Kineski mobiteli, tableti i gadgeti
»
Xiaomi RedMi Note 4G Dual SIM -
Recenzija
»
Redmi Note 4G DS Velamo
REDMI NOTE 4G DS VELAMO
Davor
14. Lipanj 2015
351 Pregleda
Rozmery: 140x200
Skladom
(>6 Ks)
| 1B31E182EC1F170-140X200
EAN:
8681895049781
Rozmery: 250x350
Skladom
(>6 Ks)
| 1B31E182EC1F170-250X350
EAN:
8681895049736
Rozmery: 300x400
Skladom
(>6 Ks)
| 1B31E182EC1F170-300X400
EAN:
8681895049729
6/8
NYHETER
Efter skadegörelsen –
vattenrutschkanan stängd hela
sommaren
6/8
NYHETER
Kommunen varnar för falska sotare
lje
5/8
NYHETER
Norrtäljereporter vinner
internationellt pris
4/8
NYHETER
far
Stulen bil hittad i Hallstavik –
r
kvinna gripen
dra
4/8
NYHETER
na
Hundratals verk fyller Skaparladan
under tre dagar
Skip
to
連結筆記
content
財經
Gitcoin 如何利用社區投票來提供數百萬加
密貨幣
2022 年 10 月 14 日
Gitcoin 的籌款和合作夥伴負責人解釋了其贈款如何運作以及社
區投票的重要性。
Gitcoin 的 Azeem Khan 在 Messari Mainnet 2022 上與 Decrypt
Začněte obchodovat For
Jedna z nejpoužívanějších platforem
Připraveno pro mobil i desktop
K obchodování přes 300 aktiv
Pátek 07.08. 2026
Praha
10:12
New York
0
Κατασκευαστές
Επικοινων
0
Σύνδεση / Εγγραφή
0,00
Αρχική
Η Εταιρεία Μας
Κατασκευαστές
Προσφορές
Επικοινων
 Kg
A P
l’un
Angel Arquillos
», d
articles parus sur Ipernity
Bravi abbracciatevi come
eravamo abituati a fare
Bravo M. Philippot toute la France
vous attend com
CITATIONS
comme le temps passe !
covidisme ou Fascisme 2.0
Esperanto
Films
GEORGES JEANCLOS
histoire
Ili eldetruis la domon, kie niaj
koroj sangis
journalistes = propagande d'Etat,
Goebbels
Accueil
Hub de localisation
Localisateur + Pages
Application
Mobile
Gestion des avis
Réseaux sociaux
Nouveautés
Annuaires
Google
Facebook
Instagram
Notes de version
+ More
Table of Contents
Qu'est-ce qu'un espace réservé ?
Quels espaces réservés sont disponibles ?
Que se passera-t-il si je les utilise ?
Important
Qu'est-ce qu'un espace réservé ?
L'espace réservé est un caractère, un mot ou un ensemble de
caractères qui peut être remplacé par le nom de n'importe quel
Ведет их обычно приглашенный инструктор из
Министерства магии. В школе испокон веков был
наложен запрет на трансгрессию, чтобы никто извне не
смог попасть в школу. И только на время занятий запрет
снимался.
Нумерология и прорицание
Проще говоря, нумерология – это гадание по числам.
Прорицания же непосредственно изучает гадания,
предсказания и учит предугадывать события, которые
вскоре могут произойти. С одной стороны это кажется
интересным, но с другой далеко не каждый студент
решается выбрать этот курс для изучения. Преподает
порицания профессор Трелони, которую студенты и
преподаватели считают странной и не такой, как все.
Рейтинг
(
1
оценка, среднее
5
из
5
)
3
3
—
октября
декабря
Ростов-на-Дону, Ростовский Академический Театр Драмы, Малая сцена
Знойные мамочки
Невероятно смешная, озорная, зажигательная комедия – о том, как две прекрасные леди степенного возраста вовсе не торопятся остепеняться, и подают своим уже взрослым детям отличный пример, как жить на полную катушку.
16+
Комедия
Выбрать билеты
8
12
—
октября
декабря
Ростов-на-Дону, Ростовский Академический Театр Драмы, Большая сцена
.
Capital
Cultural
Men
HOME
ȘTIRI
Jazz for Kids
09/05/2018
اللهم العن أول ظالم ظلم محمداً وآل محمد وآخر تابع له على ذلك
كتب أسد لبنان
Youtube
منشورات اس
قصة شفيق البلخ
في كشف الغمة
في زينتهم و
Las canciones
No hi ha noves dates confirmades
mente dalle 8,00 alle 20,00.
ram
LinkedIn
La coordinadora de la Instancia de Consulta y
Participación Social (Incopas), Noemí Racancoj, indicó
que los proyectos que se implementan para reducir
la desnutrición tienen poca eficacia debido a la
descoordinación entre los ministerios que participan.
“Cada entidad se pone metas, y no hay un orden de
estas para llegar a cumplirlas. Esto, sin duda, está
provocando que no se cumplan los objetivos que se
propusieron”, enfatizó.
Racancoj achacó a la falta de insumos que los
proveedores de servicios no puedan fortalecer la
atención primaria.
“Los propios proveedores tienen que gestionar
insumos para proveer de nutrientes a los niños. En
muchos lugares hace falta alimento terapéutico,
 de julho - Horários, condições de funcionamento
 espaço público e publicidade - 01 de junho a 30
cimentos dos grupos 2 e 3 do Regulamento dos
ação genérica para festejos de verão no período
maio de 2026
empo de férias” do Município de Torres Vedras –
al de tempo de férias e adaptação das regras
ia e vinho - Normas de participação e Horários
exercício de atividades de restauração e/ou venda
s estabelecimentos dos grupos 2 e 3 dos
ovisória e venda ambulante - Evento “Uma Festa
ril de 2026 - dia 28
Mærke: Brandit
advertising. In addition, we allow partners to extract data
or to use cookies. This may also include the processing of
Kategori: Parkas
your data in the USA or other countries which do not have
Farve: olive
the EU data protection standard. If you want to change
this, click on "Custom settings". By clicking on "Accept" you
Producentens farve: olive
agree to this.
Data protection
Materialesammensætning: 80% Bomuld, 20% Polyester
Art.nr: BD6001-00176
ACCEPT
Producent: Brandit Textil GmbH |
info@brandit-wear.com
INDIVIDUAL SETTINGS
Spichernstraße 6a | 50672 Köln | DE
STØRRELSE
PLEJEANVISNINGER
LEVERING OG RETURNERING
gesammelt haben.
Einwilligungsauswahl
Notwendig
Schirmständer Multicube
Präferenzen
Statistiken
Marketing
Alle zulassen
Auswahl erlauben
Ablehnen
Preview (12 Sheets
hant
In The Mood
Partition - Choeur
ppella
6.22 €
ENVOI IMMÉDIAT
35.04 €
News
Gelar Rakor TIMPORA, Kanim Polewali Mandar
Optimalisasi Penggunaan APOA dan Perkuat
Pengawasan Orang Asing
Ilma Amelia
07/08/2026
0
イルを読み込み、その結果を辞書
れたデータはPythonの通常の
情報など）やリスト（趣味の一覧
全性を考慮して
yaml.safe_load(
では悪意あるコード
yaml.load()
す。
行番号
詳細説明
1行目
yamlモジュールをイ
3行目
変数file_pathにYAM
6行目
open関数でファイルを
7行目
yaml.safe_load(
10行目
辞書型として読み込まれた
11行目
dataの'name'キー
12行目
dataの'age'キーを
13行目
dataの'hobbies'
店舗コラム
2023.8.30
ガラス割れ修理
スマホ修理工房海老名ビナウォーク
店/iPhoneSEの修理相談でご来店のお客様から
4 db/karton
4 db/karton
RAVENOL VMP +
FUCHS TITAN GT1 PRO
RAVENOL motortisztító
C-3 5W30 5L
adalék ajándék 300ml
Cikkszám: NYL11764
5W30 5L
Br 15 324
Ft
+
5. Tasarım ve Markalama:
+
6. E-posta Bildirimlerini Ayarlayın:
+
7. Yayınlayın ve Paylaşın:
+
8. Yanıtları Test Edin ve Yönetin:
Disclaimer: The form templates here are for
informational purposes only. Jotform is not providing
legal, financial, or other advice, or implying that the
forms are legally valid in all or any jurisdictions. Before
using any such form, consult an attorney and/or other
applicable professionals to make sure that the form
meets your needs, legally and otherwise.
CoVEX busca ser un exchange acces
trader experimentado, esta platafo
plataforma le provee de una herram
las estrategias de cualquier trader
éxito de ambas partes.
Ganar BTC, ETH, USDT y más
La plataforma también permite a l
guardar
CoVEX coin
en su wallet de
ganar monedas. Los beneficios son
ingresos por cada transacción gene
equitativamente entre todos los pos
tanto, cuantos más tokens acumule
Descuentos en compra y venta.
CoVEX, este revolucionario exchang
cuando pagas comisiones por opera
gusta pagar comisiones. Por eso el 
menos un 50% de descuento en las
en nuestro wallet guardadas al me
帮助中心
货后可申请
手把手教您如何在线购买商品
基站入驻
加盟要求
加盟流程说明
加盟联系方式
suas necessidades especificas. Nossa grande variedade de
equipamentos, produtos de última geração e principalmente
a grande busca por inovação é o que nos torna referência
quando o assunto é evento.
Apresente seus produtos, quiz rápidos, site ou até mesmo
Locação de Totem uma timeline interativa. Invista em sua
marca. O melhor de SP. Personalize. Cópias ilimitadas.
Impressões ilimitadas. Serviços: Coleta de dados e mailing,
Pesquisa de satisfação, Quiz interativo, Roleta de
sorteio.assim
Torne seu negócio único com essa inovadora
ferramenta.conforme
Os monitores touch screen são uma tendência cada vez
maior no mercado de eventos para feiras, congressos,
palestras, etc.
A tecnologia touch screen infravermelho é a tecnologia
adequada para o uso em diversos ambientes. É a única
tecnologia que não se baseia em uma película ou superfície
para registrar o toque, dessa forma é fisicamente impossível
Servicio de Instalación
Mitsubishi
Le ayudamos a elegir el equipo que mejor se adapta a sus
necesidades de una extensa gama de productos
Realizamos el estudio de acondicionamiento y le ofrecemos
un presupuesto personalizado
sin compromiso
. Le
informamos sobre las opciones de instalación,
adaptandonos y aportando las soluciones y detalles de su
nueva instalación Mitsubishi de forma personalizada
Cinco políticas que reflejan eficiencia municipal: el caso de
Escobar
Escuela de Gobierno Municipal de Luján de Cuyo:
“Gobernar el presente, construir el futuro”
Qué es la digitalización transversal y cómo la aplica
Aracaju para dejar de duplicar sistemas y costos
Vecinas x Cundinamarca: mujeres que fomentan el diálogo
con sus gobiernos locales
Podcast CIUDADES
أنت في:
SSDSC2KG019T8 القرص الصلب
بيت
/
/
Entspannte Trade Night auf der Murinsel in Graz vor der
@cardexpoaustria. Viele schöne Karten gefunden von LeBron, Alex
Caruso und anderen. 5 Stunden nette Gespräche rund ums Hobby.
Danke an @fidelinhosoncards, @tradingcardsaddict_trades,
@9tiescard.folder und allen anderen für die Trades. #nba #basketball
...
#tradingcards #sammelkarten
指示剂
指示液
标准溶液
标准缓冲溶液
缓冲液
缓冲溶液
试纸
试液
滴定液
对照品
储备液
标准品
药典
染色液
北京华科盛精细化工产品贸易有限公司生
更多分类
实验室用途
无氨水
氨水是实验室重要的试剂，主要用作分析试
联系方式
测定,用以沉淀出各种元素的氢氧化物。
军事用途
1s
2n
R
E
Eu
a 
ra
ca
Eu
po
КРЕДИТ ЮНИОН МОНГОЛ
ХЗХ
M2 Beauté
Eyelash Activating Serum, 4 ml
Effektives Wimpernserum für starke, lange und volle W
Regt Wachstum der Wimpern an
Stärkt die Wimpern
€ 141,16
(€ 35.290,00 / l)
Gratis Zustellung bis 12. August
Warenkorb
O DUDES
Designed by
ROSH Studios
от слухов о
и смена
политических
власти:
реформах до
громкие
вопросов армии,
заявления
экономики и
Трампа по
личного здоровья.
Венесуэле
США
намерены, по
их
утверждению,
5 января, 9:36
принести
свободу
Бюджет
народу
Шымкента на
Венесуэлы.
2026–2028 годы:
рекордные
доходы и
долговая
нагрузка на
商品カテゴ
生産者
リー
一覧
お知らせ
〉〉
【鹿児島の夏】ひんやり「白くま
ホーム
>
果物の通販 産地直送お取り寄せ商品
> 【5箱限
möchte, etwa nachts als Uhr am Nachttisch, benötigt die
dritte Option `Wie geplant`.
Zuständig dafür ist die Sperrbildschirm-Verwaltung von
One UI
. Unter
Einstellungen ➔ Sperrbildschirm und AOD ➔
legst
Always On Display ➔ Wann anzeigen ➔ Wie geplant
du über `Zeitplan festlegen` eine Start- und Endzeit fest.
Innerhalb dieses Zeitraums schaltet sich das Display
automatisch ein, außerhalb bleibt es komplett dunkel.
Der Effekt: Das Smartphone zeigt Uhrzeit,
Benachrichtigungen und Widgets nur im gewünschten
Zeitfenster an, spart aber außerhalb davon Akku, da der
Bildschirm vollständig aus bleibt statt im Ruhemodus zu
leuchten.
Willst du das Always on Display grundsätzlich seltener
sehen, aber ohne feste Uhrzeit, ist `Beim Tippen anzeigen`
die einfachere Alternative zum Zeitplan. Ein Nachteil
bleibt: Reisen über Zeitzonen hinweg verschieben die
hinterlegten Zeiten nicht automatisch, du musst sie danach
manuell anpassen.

____________________

## Your assignment
Beginning with the line containing "las estrategias de cualquier trader" and ending with the line containing "a grande busca", extract those lines exactly from the listing above, and only those.

## Answer to this task
las estrategias de cualquier trader
éxito de ambas partes.
Ganar BTC, ETH, USDT y más
La plataforma también permite a l
guardar
CoVEX coin
en su wallet de
ganar monedas. Los beneficios son
ingresos por cada transacción gene
equitativamente entre todos los pos
tanto, cuantos más tokens acumule
Descuentos en compra y venta.
CoVEX, este revolucionario exchang
cuando pagas comisiones por opera
gusta pagar comisiones. Por eso el 
menos un 50% de descuento en las
en nuestro wallet guardadas al me
帮助中心
货后可申请
手把手教您如何在线购买商品
基站入驻
加盟要求
加盟流程说明
加盟联系方式
suas necessidades especificas. Nossa grande variedade de
equipamentos, produtos de última geração e principalmente
a grande busca por inovação é o que nos torna referência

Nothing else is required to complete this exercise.